How To Peacefully Reveal That You Want a Divorce

The coming together of two people in marriage is a beautiful thing, and that’s why it’s always devastating when it doesn’t work out. We all know the statistics for divorce rates and how chaotic the whole thing could be. We can talk endlessly about the whys and the hows, but sometimes when it’s over, it’s over and there’s nothing you can do. If you’re unhappy in your marriage and fantasizing about your ‘freedom’, then you should probably consider ending it. Despite common belief, it’s not wise to ‘wait till the kids are older’ or ‘tough it out for a few years’. Life is too short for that, and your happiness and mental and emotional well-being should come first. 

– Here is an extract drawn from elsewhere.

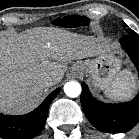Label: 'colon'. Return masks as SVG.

So how do you break all that to your spouse without it getting too messy? 

1. Double-Check

It goes without saying that this is a huge decision that will change your life completely. This is why before even dreading telling your spouse that you want a divorce, you need to do a little soul searching to make sure that this is truly what you want. Once you bring up the subject, there will be no take-backs. The decision should come after you’ve already tried everything you can to fix your marriage so that any persuasion from your partner to ‘try harder’ doesn’t sway you. If you’re not even invested enough to consider trying to work things out by seeing a marriage counselor, then divorce is probably the right decision. Once you’ve made the decision, don’t allow people around you to make you doubt it or guilt you into changing your mind.

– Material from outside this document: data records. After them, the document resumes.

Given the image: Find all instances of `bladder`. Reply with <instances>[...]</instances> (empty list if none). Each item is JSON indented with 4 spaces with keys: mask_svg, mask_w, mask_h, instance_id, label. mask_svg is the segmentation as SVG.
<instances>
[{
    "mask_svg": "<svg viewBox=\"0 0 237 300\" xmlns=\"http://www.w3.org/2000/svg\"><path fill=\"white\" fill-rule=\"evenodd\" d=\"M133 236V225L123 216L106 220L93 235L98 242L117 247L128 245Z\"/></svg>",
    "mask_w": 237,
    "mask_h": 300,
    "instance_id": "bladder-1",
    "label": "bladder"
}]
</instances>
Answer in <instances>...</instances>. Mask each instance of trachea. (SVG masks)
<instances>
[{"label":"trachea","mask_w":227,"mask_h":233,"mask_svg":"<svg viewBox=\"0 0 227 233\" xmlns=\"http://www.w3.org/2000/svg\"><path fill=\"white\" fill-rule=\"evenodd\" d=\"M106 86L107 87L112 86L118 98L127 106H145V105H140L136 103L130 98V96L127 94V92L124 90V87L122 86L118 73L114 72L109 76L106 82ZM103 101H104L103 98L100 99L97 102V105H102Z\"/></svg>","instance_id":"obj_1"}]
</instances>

2. Logistics Are Everything

The worst thing you can do with something as delicate as this is blurting it out of the blue without thinking through the logistics. First of all, you have to pick the right time to break the news. If your spouse is already going through a major event like the death of a relative or an upcoming promotion at work, you’ll have to wait it out. At the same time, don’t wait too long, dragging it out will make it worse and will make you agonize about having something this big kept from them. The setting is also very important here, you have to make sure you’re in a quiet environment, away from any possible disruptions, and most importantly away from your children if you have any. Public places are the worst place to do this, even if you think it might prevent a scene from happening, don’t count on it.

3. Come Prepared

 

Before you break the news to your spouse, you’ll have to make sure you step in this conversation fully prepared. A highly recommended step is to speak to your marriage counselor or a therapist about your own feelings about the situation and how to deal with them instead of letting them loose on your partner when you have the talk. A specialist will also help you choose the right words to say and work through the best way to handle whichever reaction your spouse might have. Another important part of preparation is consulting with a divorce attorney about the basics of the process of ending your marriage. This step will help you in answering any questions your spouse might have about what the future holds, whether it’s regarding the children, property, or finances. 

4. Keep It Classy

This tip is essential to keep in mind while you’re about to tell your spouse about your decision to end your marriage. There is no need to turn the whole thing to a scene out of Mr. and Mrs. Smith. Go in calm, confident, empathetic, and most importantly respectful. Especially if they have an angry, defensive reaction. Try to contain their state by remaining relaxed, patient and remind yourself how difficult this is for them as it was for you to decide. Validate their feelings, but also acknowledge how unhappy both of you have been in the marriage. Give them time to process and suggest approaching this situation as a team for the sake of the good times you’ve had, your children, and both your families who would also be affected. 

This whole experience can be very hard and consuming, whether it’s making the decision of getting a divorce or expressing it to your partner. That’s why it’s essential that you have a strong support system during all of it. Someone to weigh in on the decision itself as an outside party, someone to tell everything to without judgment, and someone who helps you get back on your feet afterwards.